• ACTIVITY: Please retype the data that follows, starting at the line containing "Relaterede projekter" and stopping after the last line.

• RECORDED DATA:
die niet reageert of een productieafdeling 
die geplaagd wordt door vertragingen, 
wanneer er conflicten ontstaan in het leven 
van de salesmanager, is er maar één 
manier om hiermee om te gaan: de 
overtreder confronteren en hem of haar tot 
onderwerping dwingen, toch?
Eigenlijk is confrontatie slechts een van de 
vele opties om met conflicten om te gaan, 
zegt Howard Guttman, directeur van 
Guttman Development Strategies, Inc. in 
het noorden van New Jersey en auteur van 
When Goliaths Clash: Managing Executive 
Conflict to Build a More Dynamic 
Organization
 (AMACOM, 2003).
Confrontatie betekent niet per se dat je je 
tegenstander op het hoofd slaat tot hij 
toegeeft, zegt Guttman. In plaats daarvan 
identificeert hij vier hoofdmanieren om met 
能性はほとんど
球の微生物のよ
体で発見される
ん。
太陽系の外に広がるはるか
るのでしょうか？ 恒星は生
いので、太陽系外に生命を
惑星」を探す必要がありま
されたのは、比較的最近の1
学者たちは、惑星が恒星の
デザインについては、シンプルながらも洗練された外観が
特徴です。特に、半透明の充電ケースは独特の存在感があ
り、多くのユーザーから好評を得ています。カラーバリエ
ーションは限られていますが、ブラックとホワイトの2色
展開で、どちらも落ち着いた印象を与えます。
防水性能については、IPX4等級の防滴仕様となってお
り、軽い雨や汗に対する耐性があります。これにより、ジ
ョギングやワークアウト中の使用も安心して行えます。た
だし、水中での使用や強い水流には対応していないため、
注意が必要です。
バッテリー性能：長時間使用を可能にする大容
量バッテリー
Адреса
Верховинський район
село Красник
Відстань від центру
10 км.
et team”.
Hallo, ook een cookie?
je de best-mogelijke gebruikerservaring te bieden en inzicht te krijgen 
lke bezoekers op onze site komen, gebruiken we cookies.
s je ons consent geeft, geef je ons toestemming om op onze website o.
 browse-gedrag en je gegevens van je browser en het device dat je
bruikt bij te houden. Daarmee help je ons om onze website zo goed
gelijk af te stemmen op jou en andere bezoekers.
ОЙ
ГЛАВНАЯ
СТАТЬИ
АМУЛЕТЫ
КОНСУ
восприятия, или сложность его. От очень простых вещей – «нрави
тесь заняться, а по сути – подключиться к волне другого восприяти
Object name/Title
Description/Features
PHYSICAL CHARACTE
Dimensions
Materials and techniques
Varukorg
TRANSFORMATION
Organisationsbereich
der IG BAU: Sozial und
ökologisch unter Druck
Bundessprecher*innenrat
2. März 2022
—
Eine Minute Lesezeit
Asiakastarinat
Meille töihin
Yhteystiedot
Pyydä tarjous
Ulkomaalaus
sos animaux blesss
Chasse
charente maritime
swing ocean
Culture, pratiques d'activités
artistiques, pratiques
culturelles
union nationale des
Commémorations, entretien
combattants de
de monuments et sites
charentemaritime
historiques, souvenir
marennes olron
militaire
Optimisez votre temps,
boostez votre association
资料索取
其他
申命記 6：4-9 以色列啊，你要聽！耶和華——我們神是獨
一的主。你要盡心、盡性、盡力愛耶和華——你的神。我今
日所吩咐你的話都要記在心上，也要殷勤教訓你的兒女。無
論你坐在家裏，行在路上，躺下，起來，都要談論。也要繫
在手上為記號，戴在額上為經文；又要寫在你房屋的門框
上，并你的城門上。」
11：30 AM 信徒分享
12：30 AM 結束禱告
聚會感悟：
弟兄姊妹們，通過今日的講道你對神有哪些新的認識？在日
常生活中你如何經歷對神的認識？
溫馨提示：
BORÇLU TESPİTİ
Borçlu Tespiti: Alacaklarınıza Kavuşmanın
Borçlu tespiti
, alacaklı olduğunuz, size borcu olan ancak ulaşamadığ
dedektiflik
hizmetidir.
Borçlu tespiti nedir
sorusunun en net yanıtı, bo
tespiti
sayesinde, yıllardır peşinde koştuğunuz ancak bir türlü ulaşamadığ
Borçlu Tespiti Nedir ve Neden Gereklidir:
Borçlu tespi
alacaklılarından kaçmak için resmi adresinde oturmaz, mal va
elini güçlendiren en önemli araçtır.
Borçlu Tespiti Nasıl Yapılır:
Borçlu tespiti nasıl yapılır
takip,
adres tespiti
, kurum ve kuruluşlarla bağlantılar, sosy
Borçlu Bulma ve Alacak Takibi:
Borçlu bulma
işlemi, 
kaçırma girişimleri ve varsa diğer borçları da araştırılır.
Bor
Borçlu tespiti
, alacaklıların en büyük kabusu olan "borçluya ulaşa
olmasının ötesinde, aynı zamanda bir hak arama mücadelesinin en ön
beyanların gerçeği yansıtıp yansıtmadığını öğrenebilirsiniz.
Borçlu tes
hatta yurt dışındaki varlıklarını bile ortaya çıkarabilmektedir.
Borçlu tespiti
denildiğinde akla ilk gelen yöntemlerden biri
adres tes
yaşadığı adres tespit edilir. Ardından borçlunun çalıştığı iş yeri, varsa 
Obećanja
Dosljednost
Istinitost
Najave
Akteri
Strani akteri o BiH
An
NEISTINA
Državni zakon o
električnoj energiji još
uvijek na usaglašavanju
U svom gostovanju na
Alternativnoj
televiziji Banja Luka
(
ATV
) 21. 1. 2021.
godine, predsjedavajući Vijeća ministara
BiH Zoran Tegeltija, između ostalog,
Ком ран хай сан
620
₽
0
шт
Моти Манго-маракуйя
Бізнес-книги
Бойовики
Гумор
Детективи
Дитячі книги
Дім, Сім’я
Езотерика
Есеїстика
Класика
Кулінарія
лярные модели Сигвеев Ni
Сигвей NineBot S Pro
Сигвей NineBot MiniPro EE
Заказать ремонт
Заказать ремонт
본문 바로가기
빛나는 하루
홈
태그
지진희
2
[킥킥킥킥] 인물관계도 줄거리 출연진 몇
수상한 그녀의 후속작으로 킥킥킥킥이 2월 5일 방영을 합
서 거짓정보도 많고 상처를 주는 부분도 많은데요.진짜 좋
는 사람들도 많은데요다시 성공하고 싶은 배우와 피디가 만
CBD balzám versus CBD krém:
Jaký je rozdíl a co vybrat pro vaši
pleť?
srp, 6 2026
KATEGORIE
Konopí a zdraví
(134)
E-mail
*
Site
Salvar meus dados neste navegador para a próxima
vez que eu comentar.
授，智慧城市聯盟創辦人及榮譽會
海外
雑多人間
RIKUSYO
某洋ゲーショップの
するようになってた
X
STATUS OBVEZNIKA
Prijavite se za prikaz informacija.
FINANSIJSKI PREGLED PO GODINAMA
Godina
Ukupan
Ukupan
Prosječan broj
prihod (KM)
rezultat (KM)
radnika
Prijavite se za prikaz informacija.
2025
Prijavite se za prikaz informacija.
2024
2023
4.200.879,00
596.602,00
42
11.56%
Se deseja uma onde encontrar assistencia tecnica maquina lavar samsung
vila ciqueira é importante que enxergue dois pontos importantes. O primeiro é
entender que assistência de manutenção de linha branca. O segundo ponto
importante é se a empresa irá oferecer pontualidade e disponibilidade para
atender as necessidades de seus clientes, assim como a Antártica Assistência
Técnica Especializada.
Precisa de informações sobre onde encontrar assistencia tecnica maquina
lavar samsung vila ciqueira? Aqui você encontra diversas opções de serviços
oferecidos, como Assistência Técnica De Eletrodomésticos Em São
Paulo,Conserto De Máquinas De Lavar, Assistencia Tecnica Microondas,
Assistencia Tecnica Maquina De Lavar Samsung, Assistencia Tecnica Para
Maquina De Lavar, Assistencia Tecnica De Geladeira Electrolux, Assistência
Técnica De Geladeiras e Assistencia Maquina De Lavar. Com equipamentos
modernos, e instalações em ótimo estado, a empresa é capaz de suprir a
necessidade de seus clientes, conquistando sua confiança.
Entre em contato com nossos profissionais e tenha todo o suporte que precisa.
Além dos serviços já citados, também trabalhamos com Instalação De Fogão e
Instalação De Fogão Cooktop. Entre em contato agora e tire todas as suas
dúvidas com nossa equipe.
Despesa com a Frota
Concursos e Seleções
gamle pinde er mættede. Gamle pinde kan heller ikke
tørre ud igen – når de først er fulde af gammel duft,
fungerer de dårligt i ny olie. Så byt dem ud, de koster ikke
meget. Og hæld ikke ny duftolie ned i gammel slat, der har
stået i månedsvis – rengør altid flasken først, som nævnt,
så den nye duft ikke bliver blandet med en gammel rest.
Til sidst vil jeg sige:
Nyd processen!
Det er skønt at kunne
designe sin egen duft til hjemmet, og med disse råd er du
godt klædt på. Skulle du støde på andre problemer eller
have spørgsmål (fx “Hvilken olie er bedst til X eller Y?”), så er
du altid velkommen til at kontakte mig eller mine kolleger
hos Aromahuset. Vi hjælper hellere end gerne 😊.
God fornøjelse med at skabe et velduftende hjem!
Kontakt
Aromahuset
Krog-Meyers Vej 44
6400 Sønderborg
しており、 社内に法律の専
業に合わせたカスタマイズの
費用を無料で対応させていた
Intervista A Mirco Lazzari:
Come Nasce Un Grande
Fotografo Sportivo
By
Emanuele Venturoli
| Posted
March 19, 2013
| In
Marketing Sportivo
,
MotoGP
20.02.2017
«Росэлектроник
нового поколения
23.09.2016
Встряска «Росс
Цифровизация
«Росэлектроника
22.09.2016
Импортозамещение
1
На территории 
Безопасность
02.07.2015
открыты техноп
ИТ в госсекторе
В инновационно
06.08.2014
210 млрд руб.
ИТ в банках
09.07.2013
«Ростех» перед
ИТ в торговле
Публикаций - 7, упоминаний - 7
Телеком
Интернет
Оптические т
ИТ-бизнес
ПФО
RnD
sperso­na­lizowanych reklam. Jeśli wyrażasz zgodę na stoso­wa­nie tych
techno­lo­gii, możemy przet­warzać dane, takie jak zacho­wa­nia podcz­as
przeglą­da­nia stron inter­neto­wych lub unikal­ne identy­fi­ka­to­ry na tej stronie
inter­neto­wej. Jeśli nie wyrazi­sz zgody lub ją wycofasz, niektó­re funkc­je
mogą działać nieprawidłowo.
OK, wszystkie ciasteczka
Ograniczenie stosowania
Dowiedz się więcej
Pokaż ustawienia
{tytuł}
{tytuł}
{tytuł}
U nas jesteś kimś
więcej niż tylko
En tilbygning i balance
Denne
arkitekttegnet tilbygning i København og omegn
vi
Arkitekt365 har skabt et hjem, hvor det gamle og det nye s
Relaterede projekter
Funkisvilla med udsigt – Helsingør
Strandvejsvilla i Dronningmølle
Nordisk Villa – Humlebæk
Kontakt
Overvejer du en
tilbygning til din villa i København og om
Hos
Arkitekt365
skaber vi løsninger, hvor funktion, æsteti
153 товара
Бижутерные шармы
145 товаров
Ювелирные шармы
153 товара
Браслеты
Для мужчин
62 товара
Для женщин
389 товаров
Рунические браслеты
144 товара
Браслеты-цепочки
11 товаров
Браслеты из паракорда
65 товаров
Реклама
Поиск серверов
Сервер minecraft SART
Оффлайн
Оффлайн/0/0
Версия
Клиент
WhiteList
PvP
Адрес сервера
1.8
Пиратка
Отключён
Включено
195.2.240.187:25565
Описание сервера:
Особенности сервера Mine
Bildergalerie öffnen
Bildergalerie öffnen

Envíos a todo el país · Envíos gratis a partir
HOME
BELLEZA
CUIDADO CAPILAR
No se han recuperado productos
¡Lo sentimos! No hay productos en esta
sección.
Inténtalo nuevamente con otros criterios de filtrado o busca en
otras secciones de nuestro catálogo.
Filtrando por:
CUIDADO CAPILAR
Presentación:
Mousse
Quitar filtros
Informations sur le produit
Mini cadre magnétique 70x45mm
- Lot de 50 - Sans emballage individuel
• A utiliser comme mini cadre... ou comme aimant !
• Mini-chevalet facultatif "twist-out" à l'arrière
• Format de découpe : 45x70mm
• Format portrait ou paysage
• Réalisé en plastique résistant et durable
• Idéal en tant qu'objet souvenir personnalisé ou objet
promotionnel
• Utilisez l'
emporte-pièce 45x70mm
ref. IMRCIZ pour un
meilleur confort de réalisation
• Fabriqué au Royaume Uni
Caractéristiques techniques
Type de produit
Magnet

• ANSWER AREA:
Relaterede projekter
Funkisvilla med udsigt – Helsingør
Strandvejsvilla i Dronningmølle
Nordisk Villa – Humlebæk
Kontakt
Overvejer du en
tilbygning til din villa i København og om
Hos
Arkitekt365
skaber vi løsninger, hvor funktion, æsteti
153 товара
Бижутерные шармы
145 товаров
Ювелирные шармы
153 товара
Браслеты
Для мужчин
62 товара
Для женщин
389 товаров
Рунические браслеты
144 товара
Браслеты-цепочки
11 товаров
Браслеты из паракорда
65 товаров
Реклама
Поиск серверов
Сервер minecraft SART
Оффлайн
Оффлайн/0/0
Версия
Клиент
WhiteList
PvP
Адрес сервера
1.8
Пиратка
Отключён
Включено
195.2.240.187:25565
Описание сервера:
Особенности сервера Mine
Bildergalerie öffnen
Bildergalerie öffnen

Envíos a todo el país · Envíos gratis a partir
HOME
BELLEZA
CUIDADO CAPILAR
No se han recuperado productos
¡Lo sentimos! No hay productos en esta
sección.
Inténtalo nuevamente con otros criterios de filtrado o busca en
otras secciones de nuestro catálogo.
Filtrando por:
CUIDADO CAPILAR
Presentación:
Mousse
Quitar filtros
Informations sur le produit
Mini cadre magnétique 70x45mm
- Lot de 50 - Sans emballage individuel
• A utiliser comme mini cadre... ou comme aimant !
• Mini-chevalet facultatif "twist-out" à l'arrière
• Format de découpe : 45x70mm
• Format portrait ou paysage
• Réalisé en plastique résistant et durable
• Idéal en tant qu'objet souvenir personnalisé ou objet
promotionnel
• Utilisez l'
emporte-pièce 45x70mm
ref. IMRCIZ pour un
meilleur confort de réalisation
• Fabriqué au Royaume Uni
Caractéristiques techniques
Type de produit
Magnet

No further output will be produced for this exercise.